Compound 3l: ¹H NMR (500 MHz, CDCl3): δ = 2.18 (s, 3 H), 6.51 (s, 1 H), 7.00 (d, J = 8.0 Hz, 2 H), 7.44-7.48 (m, 4 H), 7.53 (d, J = 8.9 Hz, 2 H), 7.63 (t, J = 8.3 Hz, 2 H), 7.83 (d, J = 8.9 Hz, 2 H), 7.87 (d, J = 8.0 Hz, 2 H), 8.45 (d, J = 8.5 Hz, 2 H). IR (KBr): 3070, 3020, 2902, 1620, 1591, 1509, 1458, 1431, 1401, 1247 cm.

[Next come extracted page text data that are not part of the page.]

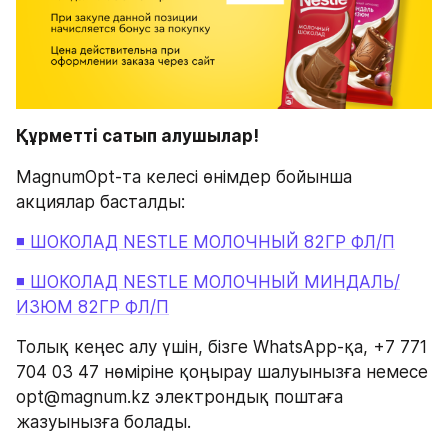
Құрметті сатып алушылар!
MagnumOpt-та келесі өнімдер бойынша 
акциялар басталды:
◾ ШОКОЛАД NESTLE МОЛОЧНЫЙ 82ГР ФЛ/П
◾ ШОКОЛАД NESTLE МОЛОЧНЫЙ МИНДАЛЬ/
ИЗЮМ 82ГР ФЛ/П
Толық кеңес алу үшін, бізге WhatsApp-қа, +7 771 
704 03 47 нөміріне қоңырау шалуынызға немесе 
opt@magnum.kz электрондық поштаға 
жазуынызға болады.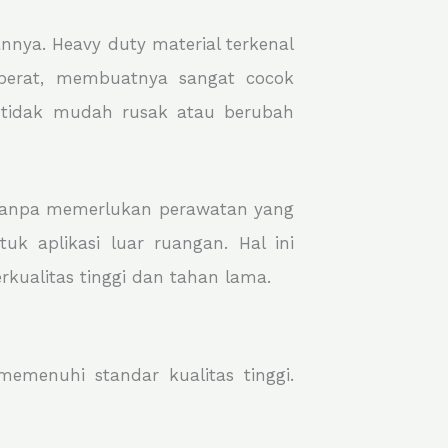
nya. Heavy duty material terkenal
berat, membuatnya sangat cocok
l tidak mudah rusak atau berubah
et tanpa memerlukan perawatan yang
k aplikasi luar ruangan. Hal ini
kualitas tinggi dan tahan lama.
emenuhi standar kualitas tinggi.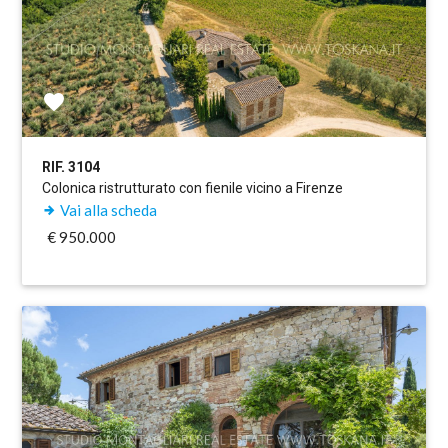
RIF. 3104
Colonica ristrutturato con fienile vicino a Firenze
Vai alla scheda
€ 950.000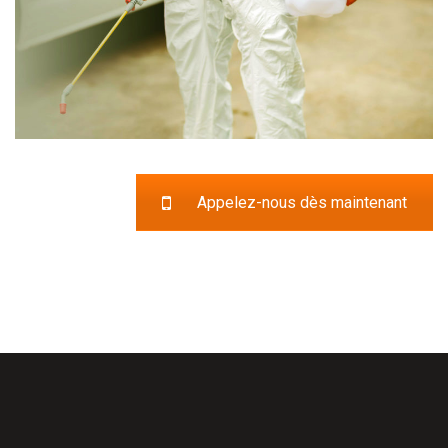
Appelez-nous dès maintenant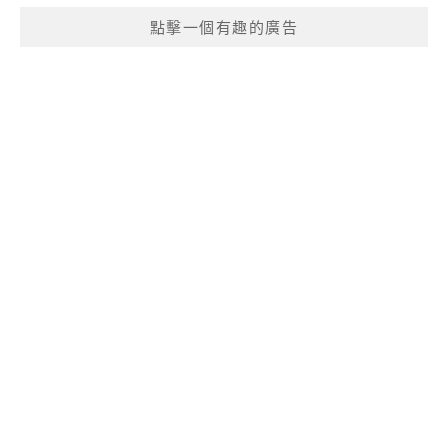
點擊一個有趣的廣告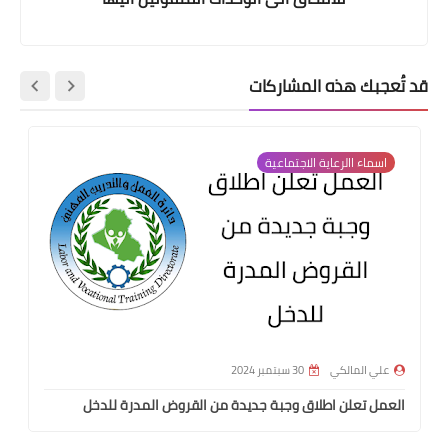
قد تُعجبك هذه المشاركات
اسماء االرعاية الاجتماعية
علي المالكي
30 سبتمبر 2024
العمل تعلن اطلاق وجبة جديدة من القروض المدرة للدخل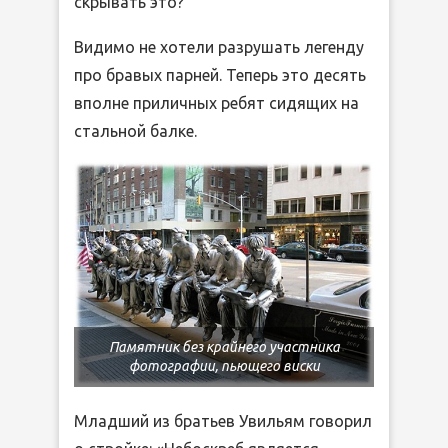
скрывать это?
Видимо не хотели разрушать легенду
про бравых парней. Теперь это десять
вполне приличных ребят сидящих на
стальной балке.
Памятник без крайнего участника
фотографии, пьющего виски
Младший из братьев Увильям говорил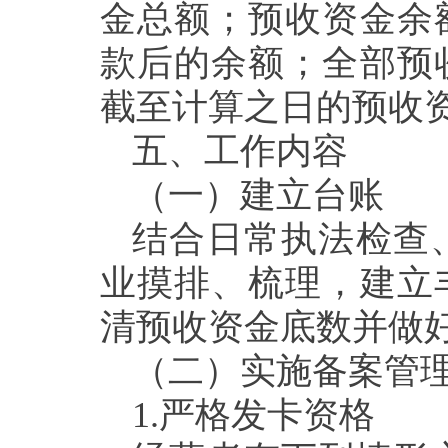
金总额；预收资金余
款后的余额；全部预
截至计算之日的预收
五
、
工作内容
（一）
建立台账
结合日常执法检查
业摸排、梳理，建立
清预收资金底数并做
（二）实施备案管
1.
严格发卡资格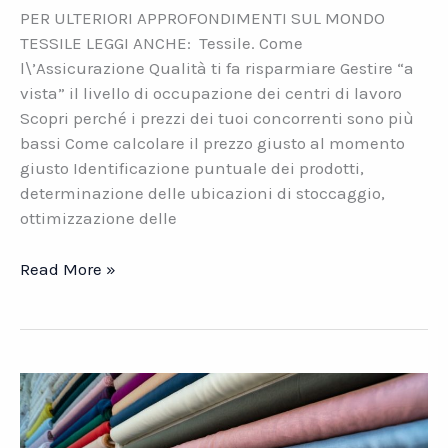
PER ULTERIORI APPROFONDIMENTI SUL MONDO
TESSILE LEGGI ANCHE: Tessile. Come
l\’Assicurazione Qualità ti fa risparmiare Gestire “a
vista” il livello di occupazione dei centri di lavoro
Scopri perché i prezzi dei tuoi concorrenti sono più
bassi Come calcolare il prezzo giusto al momento
giusto Identificazione puntuale dei prodotti,
determinazione delle ubicazioni di stoccaggio,
ottimizzazione delle
Logistica
Read More »
tessile.
Movimenta
la
merce,
non
il
personale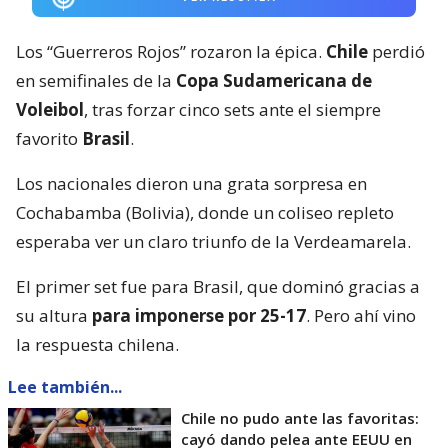
Los “Guerreros Rojos” rozaron la épica.
Chile
perdió
en semifinales de la
Copa Sudamericana de
Voleibol
, tras forzar cinco sets ante el siempre
favorito
Brasil
.
Los nacionales dieron una grata sorpresa en
Cochabamba (Bolivia), donde un coliseo repleto
esperaba ver un claro triunfo de la Verdeamarela.
El primer set fue para Brasil, que dominó gracias a
su altura
para imponerse por 25-17
. Pero ahí vino
la respuesta chilena.
Lee también...
Chile no pudo ante las favoritas:
cayó dando pelea ante EEUU en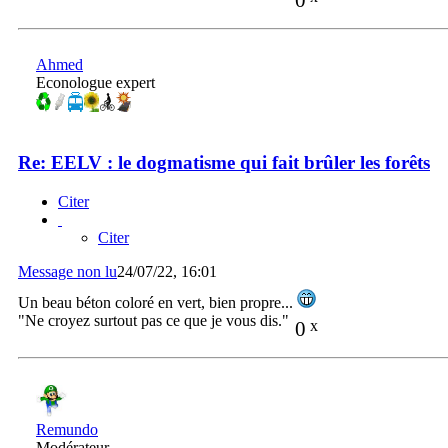
Ahmed
Econologue expert
Re: EELV : le dogmatisme qui fait brûler les forêts
Citer
Citer
Message non lu
24/07/22, 16:01
Un beau béton coloré en vert, bien propre...
"Ne croyez surtout pas ce que je vous dis."
0
x
Remundo
Modérateur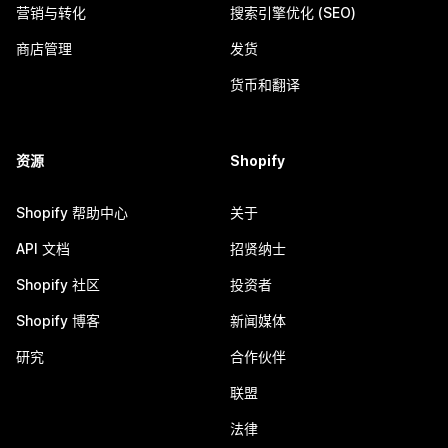
营销与转化
搜索引擎优化 (SEO)
商店管理
发货
货币和翻译
资源
Shopify
Shopify 帮助中心
关于
API 文档
招贤纳士
Shopify 社区
投资者
Shopify 博客
新闻媒体
研究
合作伙伴
联盟
法律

Compound 3m: ¹H NMR (500 MHz, CDCl3): δ = 0.88 (d, J = 6.9 Hz, 6 H), 2.31-2.35 (m, 1 H), 5.50 (d, J = 3.8 Hz, 1 H), 7.47 (d, J = 8.8 Hz, 2 H), 7.50 (d, J = 7.1 Hz, 2 H), 7.65 (t, J = 7.0 Hz, 2 H), 7.83 (d, J = 8.8 Hz, 2 H), 7.92 (d, J = 8.1 Hz, 2 H), 8.35 (d, J = 8.5 Hz, 2 H). IR (KBr): 3068, 2959, 2925, 2876, 1631, 1620, 1590, 1516, 1457, 1434, 1398, 1251, 1237 cm.